RADAR BOGOR—Mahkamah Konstitusi (MK) memutuskan bahwa pemilu nasional dipisah dengan pemilu daerah atau lokal.
Mahkamah Konstitusi menyatakan bahwa Pilkada dan dewan legislatif daerah harus dilakukan 2 tahun atau paling lama 2 tahun 6 bulan setelah pemilihan anggota DPR, DPD, dan presiden dan wakil presiden.
Berdasarkan sidang putusan nomor 135/PUU-XXII/2024 terkait uji materiil UU Nomor 7 Tahun 2017 tentang Pemilu, menjadi dasar keputusan Mahkamah Konstitusi memisahkan pemilu nasional dengan pemilu daerah.
Selain itu, Undang-Undang Nomor 8 Tahun 2015 tentang Perubahan Atas Undang-Undang Nomor 1 Tahun 2015 tentang Penetapan Peraturan Pemerintah Pengganti Undang-Undang Nomor 1 Tahun 2014 tentang Pemilihan Gubernur, Bupati, dan Wali Kota Menjadi Undang-Undang.
Menurut amar putusan yang dibacakan Ketua MK Suhartoyo pada Kamis 26 Juni 2025, pemilihan untuk anggota DPRD Provinsi, DPRD Kabupaten/Kota, Gubernur/Wakil Gubernur, Bupati/Wakil Bupati, dan Walikota/Wakil Walikota harus dilakukan dalam waktu minimal 2 tahun atau paling lama 2 tahun 6 bulan sejak pelantikan anggota DPR, DPD atau Presiden/Wakil Presiden.
Sementara itu, Saldi Isra, Wakil Ketua MK, menyatakan bahwa pemisahan keserentakan tersebut dilakukan untuk memastikan pemiu berkualitas tinggi.
Dan agar pemilih dapat memanfaatkan hak mereka untuk memilih sebagai bagian dari pelaksanaan kedaulatan rakyat.
Selain itu, MK mempertimbangkan bahwa sejak Putusan Mahkamah Konstitusi Nomor 55/PUU-XVII/2019 yang diucapkan tanggal 26 Februari 2020, Undang-Undang Nomor 7 Tahun 2017 tentang Pemilihan Umum (UU Pemilu) belum diubah oleh pemerintah hingga saat ini.
Selanjutnya, faktanya, para pembentuk undang-undang sedang bersiap untuk melakukan reformasi terhadap semua undang-undang yang berkaitan dengan pemilihan umum.

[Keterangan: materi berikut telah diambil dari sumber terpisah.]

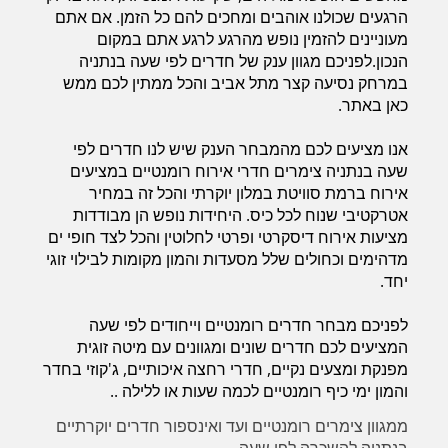
הרגעים שכולנו אוהבים ומחכים להם כל הזמן. אם אתם
מעוניינים להזמין נופש מהרגע לרגע אתם במקום
הנכון.לפניכם מגוון ענק של חדרים לפי שעה בנתניה
במרחק נסיעה קצר מתל אביב והכל ממתין לכם ממש
כאן באתר.
אנו מציעים לכם מהמבחר הענק שיש לנו חדרים לפי
שעה בנתניה צימרים חדרי אירוח רומנטיים במציעים
אירוח ברמת סוויטת במלון יוקרתי והכל זה במחיר
אטרקטיבי שנוח לכל כיס. היחידות נופש הן מבודדות
מציעות אירוח דיסקרטי ופרטי לחלוטין והכל לצד חופי ים
מדהימים וכחולים שלל מסעדות והמון מקומות לבילוי זוגי
יחד.
לפניכם מבחר חדרים רומנטיים וייחודים לפי שעה
המציעים לכם חדרים שונים ומגוונים עם מיטה זוגית
מפנקת ומצעים נקיים, חדרי רחצה איכותיים, ג'קוזי בחדר
והמון ימי כיף רומנטיים לכמה שעות או ללילה ..
ממגוון צימרים רומנטיים ועד ואינספור חדרים יוקרתיים
בנתניה להשכרה לפי שעה -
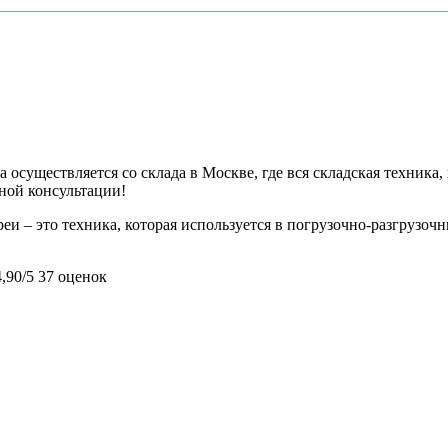
 осуществляется со склада в Москве, где вся складская техника,
ьной консультации!
– это техника, которая используется в погрузочно-разгрузочны
4,90/5
37 оценок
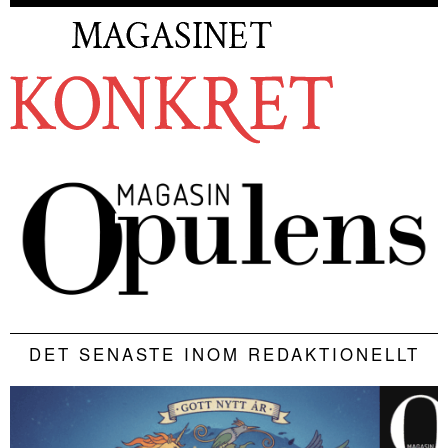
DET SENASTE INOM REDAKTIONELLT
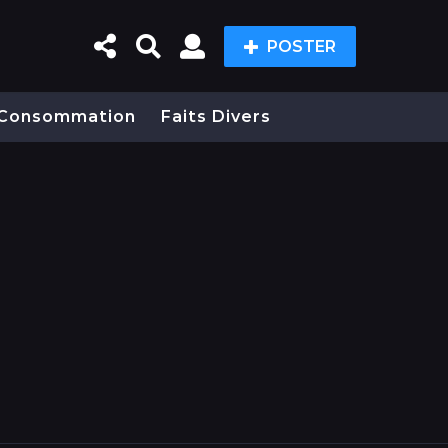
POSTER
Consommation
Faits Divers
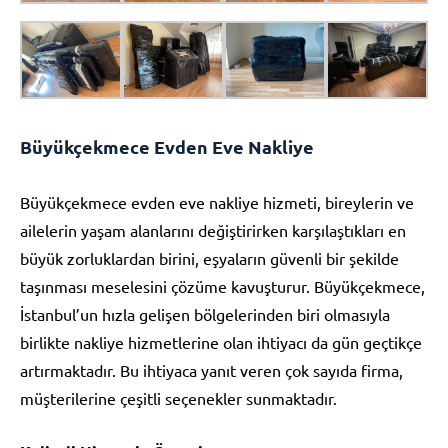
Büyükçekmece Evden Eve Nakliye
Büyükçekmece evden eve nakliye hizmeti, bireylerin ve
ailelerin yaşam alanlarını değiştirirken karşılaştıkları en
büyük zorluklardan birini, eşyaların güvenli bir şekilde
taşınması meselesini çözüme kavuşturur. Büyükçekmece,
İstanbul’un hızla gelişen bölgelerinden biri olmasıyla
birlikte nakliye hizmetlerine olan ihtiyacı da gün geçtikçe
artırmaktadır. Bu ihtiyaca yanıt veren çok sayıda firma,
müşterilerine çeşitli seçenekler sunmaktadır.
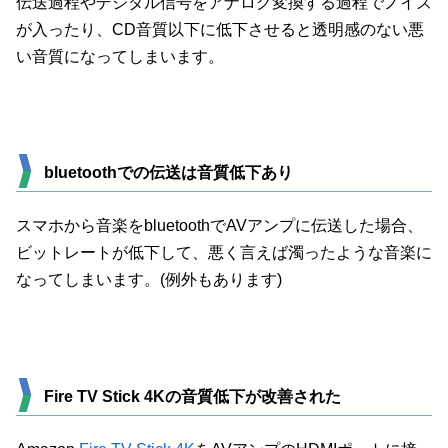
伝送過程やデジタル信号をアナログ変換する過程でノイズ
が入ったり、CD音質以下に低下させると透明感のない悪
い音質になってしまいます。
bluetoothでの伝送は音質低下あり
スマホから音楽をbluetoothでAVアンプに伝送した場合、
ビットレートが低下して、悪く言えば濁ったような音楽に
なってしまいます。(例外もあります)
Fire TV Stick 4Kの音質低下が改善された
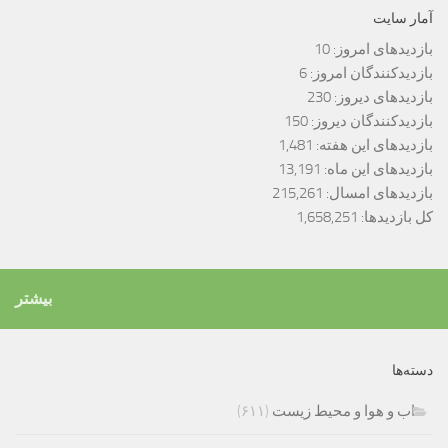
آمار سایت
بازدیدهای امروز:
10
بازدیدکنندگان امروز:
6
بازدیدهای دیروز:
230
بازدیدکنندگان دیروز:
150
بازدیدهای این هفته:
1,481
بازدیدهای این ماه:
13,191
بازدیدهای امسال:
215,261
کل بازدیدها:
1,658,251
بیشتر
دسته‌ها
اب و هوا و محیط زیست
(۶۱۱)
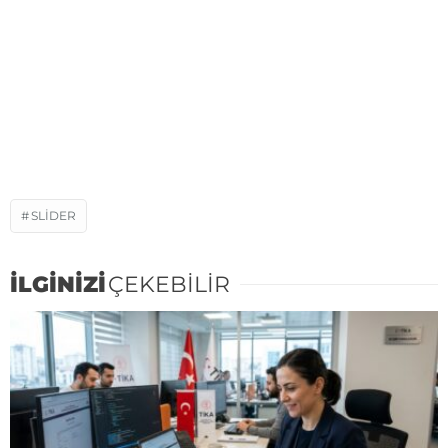
SLIDER
İLGİNİZİ
ÇEKEBİLİR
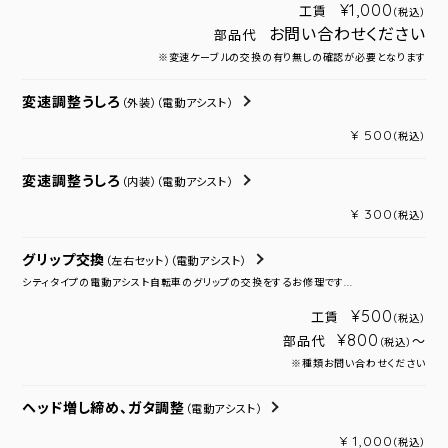
¥1,000
工賃
（税込）
お問い合わせください
部品代
※変速ケーブルの交換の有り無しの確認が必要となります
変速調整うしろ
（外装）
（電動アシスト）
¥ 500
（税込）
変速調整うしろ
（内装）
（電動アシスト）
¥ 300
（税込）
グリップ交換
（左右セット）
（電動アシスト）
シティタイプの電動アシスト自転車のグリップの交換をするお修理です...
¥500
工賃
（税込）
¥800
部品代
～
（税込）
※種類お問い合わせください
ヘッド増し締め、ガタ調整
（電動アシスト）
¥ 1,000
（税込）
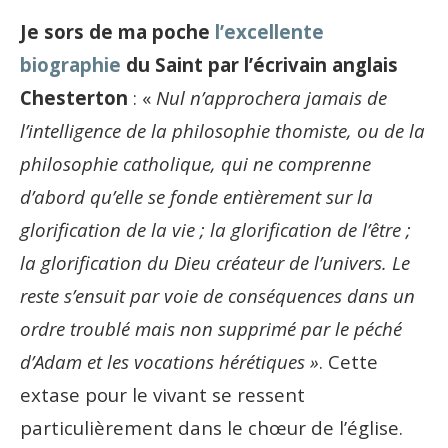
Je sors de ma poche
l’excellente
biographie
du Saint par l’écrivain anglais
Chesterton
: «
Nul n’approchera jamais de
l’intelligence de la philosophie thomiste, ou de la
philosophie catholique, qui ne comprenne
d’abord qu’elle se fonde entièrement sur la
glorification de la vie ; la glorification de l’être ;
la glorification du Dieu créateur de l’univers. Le
reste s’ensuit par voie de conséquences dans un
ordre troublé mais non supprimé par le péché
d’Adam et les vocations hérétiques »
. Cette
extase pour le vivant se ressent
particulièrement dans le chœur de l’église.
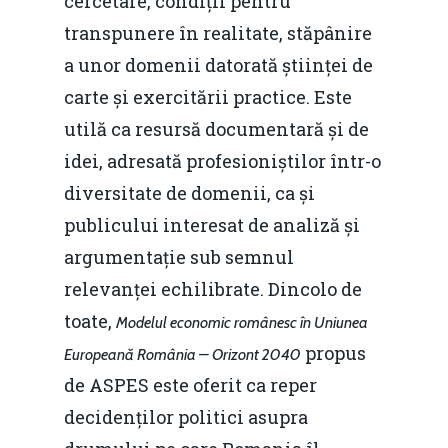
cercetare, condiții pentru
Soluții de consultanță
Piața gazelor naturale:
transpunere în realitate, stăpânire
Daniel Apostol
IMM
predictibilitate, liberal
a unor domenii datorată științei de
Rolul băncilor în finan
concurență.
Email:
carte și exercitării practice. Este
IMM
daniel.apostol@me.
utilă ca resursă documentară și de
Redresare vs. Lichidar
idei, adresată profesioniștilor într-o
diversitate de domenii, ca și
Fiscalitate pentru o 
publicului interesat de analiză și
Durabilă
argumentație sub semnul
Martie 2016
Agribusiness
relevanței echilibrate. Dincolo de
Decembrie 2015
Energia
toate,
Modelul economic românesc în Uniunea
propus
Europeană România – Orizont 2040
Mai 2015
Construcții și Infrastr
de ASPES este oferit ca reper
pentru o Românie Dur
Martie 2015
decidenților politici asupra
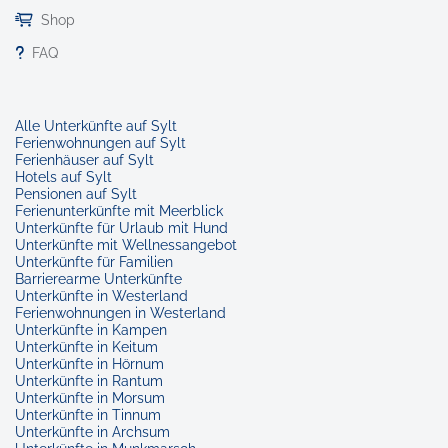
Shop
FAQ
Alle Unterkünfte auf Sylt
Ferienwohnungen auf Sylt
Ferienhäuser auf Sylt
Hotels auf Sylt
Pensionen auf Sylt
Ferienunterkünfte mit Meerblick
Unterkünfte für Urlaub mit Hund
Unterkünfte mit Wellnessangebot
Unterkünfte für Familien
Barrierearme Unterkünfte
Unterkünfte in Westerland
Ferienwohnungen in Westerland
Unterkünfte in Kampen
Unterkünfte in Keitum
Unterkünfte in Hörnum
Unterkünfte in Rantum
Unterkünfte in Morsum
Unterkünfte in Tinnum
Unterkünfte in Archsum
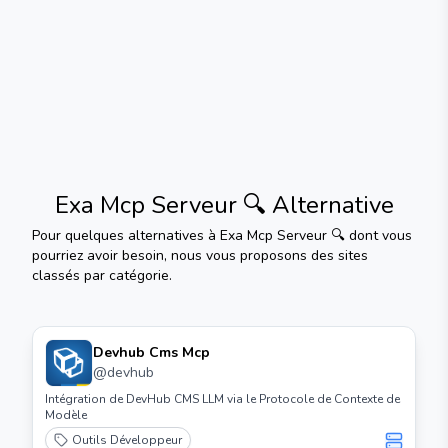
Exa Mcp Serveur 🔍
Alternative
Pour quelques alternatives à
Exa Mcp Serveur 🔍
dont vous
pourriez avoir besoin, nous vous proposons des sites
classés par catégorie.
Devhub Cms Mcp
@
devhub
Intégration de DevHub CMS LLM via le Protocole de Contexte de
Modèle
Outils Développeur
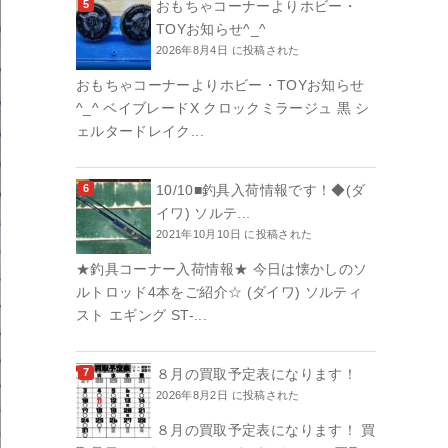
おもちゃコーナーよりホビー・
TOYお知らせ^_^
2026年8月4日 に投稿された
おもちゃコーナーよりホビー・TOYお知らせ
^_^ ベイブレードX クロックミラージュ 黒 シ
ェルタードレイク...
10/10■釣具入荷情報です！◆(ダ
イワ) ソルテ...
2021年10月10日 に投稿された
★釣具コーナー入荷情報★ 今日は懐かしのソ
ルトロッド4本をご紹介☆ (ダイワ) ソルティ
スト エギング ST-...
８月の買取予定表になります！
2026年8月2日 に投稿された
８月の買取予定表になります！ 買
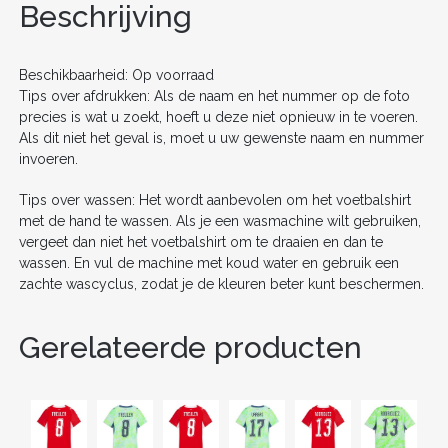
o
n
Beschrijving
o
k
Beschikbaarheid: Op voorraad
Tips over afdrukken: Als de naam en het nummer op de foto
precies is wat u zoekt, hoeft u deze niet opnieuw in te voeren.
Als dit niet het geval is, moet u uw gewenste naam en nummer
invoeren.
Tips over wassen: Het wordt aanbevolen om het voetbalshirt
met de hand te wassen. Als je een wasmachine wilt gebruiken,
vergeet dan niet het voetbalshirt om te draaien en dan te
wassen. En vul de machine met koud water en gebruik een
zachte wascyclus, zodat je de kleuren beter kunt beschermen.
Gerelateerde producten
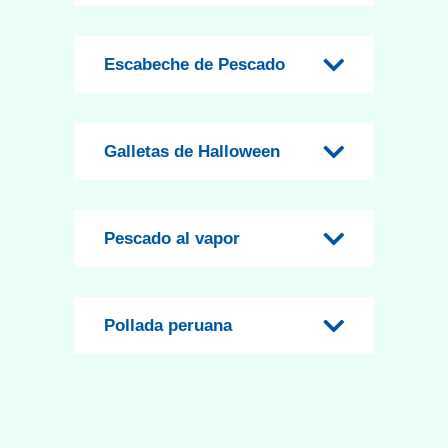
Escabeche de Pescado
Galletas de Halloween
Pescado al vapor
Pollada peruana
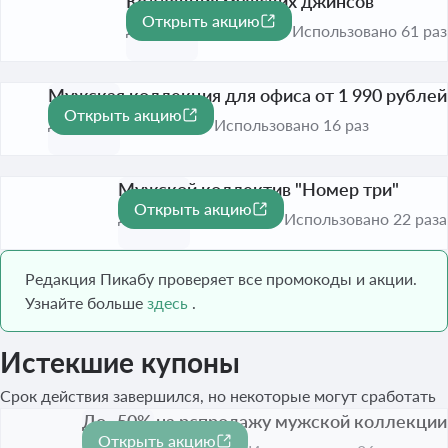
Коллекция мужских джинсов
Открыть акцию
До 1 сент. 2026
Использовано 61 раз
Мужская коллекция для офиса от 1 990 рублей
Открыть акцию
До 16 авг. 2026
Использовано 16 раз
Мужской коллектив "Номер три"
Открыть акцию
До 1 сент. 2026
Использовано 22 раза
Редакция Пикабу проверяет все промокоды и акции.
Узнайте больше
здесь
.
Истекшие купоны
Срок действия завершился, но некоторые могут сработать
До -50% на рспродажу мужской коллекции
Открыть акцию
-50%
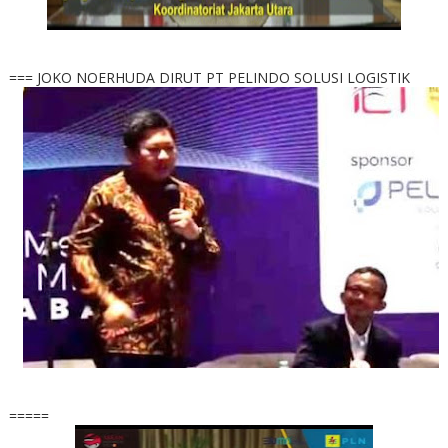
=== JOKO NOERHUDA DIRUT PT PELINDO SOLUSI LOGISTIK
=====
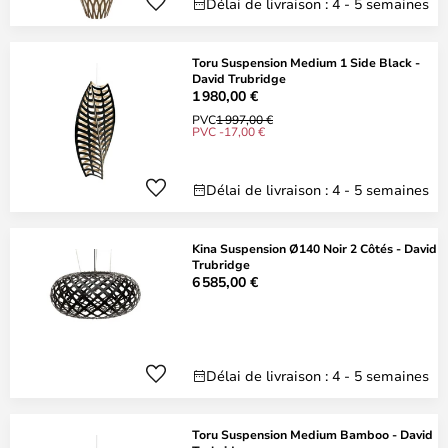
Délai de livraison : 4 - 5 semaines
Toru Suspension Medium 1 Side Black -
David Trubridge
1 980,00 €
PVC
1 997,00 €
PVC -17,00 €
Délai de livraison : 4 - 5 semaines
Kina Suspension Ø140 Noir 2 Côtés - David
Trubridge
6 585,00 €
Délai de livraison : 4 - 5 semaines
Toru Suspension Medium Bamboo - David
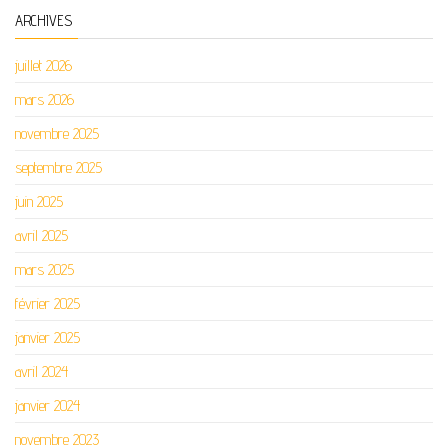
ARCHIVES
juillet 2026
mars 2026
novembre 2025
septembre 2025
juin 2025
avril 2025
mars 2025
février 2025
janvier 2025
avril 2024
janvier 2024
novembre 2023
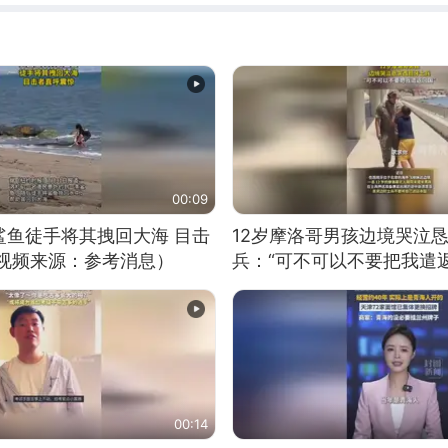
00:09
鲨鱼徒手将其拽回大海 目击
12岁摩洛哥男孩边境哭泣
（视频来源：参考消息）
兵：“可不可以不要把我遣返
00:14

"Dengan pendirian ini, penting bagi Mahkamah untuk menegaskan bahwa semua model penyelenggaraan pemilihan umum, termasuk pemilihan gubernur/wakil gubernur, bupati/wakil bupati, dan walikota/wakil walikota yang telah dilaksanakan selama ini, tetap konstitusional," kata Saldi Isra.
Pertimbangan MK Memberikan Jeda Pilkada Maksimal Dua Tahun
1. Menenggelamkan masalah pembangunan daerah
MK memutuskan bahwa masalah pembangunan daerah tidak dapat dipertimbangkan karena waktu pemilihan umum presiden dan wakil presiden serta pemilihan legislatif yang berdekatan dengan pemilihan kepala daerah.
Padahal, MK berpendapat bahwa masalah pembangunan di tingkat provinsi dan kabupaten/kota harus tetap menjadi perhatian utama dan tidak boleh dibiarkan mengabur ke masalah pembangunan nasional.
2. Pelemahan Kelembagaan Parpol
Selain itu, Mahkamah juga mempertimbangkan bahwa pemilihan umum untuk anggota DPR, anggota DPD, presiden/wakil presiden, dan anggota DPRD yang berlangsung dalam waktu kurang dari 1 (satu) tahun, bersama dengan pemilihan kepala daerah.
Juga berdampak pada partai politik, terutama terkait dengan kapasitas partai politik untuk mempersiapkan kadernya untuk kontestasi pemilihan umum.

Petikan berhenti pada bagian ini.